12月11日ロイヤリング議事録

講師:小林徹也

文責:塚上公裕

実務から見る労働法」

1はじめに

今日は、自分が扱った事件を素材にして、労働法についてお話ししたいと思っております。

私は大学では労働法を勉強しておらず、事務所に入ってから、労働事件を扱いたかったため、勉強し、身につけてきました。その分、大学の先生には、学問としての労働法という意味では敵いませんが、実際に生の事件を扱ってきたという点では,大学の先生より経験は豊富と自負しております。
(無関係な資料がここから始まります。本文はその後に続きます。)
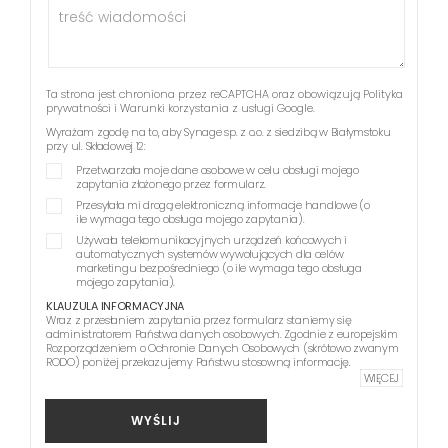
Ta strona jest chroniona przez reCAPTCHA oraz obowiązują
Polityka
prywatności
i
Warunki korzystania z usługi
Google.
Wyrażam zgodę na to, aby Synage sp. z o.o. z siedzibą w Białymstoku
przy ul. Składowej 12:
Przetwarzała moje dane osobowe w celu obsługi mojego
zapytania złożonego przez formularz.
Przesyłała mi drogą elektroniczną informacje handlowe (o
ile wymaga tego obsługa mojego zapytania).
Używała telekomunikacyjnych urządzeń końcowych i
automatycznych systemów wywołujących dla celów
marketingu bezpośredniego (o ile wymaga tego obsługa
mojego zapytania).
KLAUZULA INFORMACYJNA
Wraz z przesłaniem zapytania przez formularz staniemy się
administratorem Państwa danych osobowych. Zgodnie z europejskim
Rozporządzeniem o Ochronie Danych Osobowych (skrótowo zwanym
RODO) poniżej przekazujemy Państwu stosowną informację.
WIĘCEJ
WYŚLIJ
ここ数ヶ月は、労働事件はまた増えてきましたが、それまでは減少傾向にありました。それは何故かと言いますと、労働組合の組織率が20パーセントをきるまでに減ってきた為です。長期間争う、本格的な事件の多くは労働組合からの依頼が多かったため、労働組合の組織率が減少するにつれて事件の数も減っていたのですが、最近は違法派遣の問題など、また事件が増えてきています。

少し自己紹介をさせていただきますと、私は平成2年にこの大阪大学を卒業し、平成6年に弁護士になって、今年で15年目になります。普段どのような事件を扱っているかといいますと、離婚や相続、その他一般民事を主にやっており、刑事事件も常に一件ぐらいはもっています。弁護士15年目、45歳で、破産事件も含めて、だいたい6、70件の事件を扱っています。これぐらいの数をこなしますと、経費とかもまかなって、十分に食べていくことが出来ます。忙しい弁護士になると100件も扱っていたりしますが、そうすると動かなくなってしまう事件も出てきます。最近は弁護士に対する世間の目も厳しく、破産事件などをほったらかしにしておくと、懲戒請求を受けたりすることも多くなってきています。刑事事件も比較的多く扱ってきて、今までに3件、無罪判決を勝ち取ったことがあります。新しく導入された、公判前整理手続きも経験しましたし、裁判員裁判にも登録しております。裁判員による裁判には、これに登録しないと事件はまわってこないのですが(もちろん私選では受任できますが)、私は裁判員制度のための模擬裁判を担当したことから、その経験をいかそうと考え、登録しております。個人的には裁判員制度には問題も多くあるとは思っておりますが、しかし、始まってしまった以上は、問題があるからとほっておくわけにはいかないと考え、積極的に参加しようと思っております。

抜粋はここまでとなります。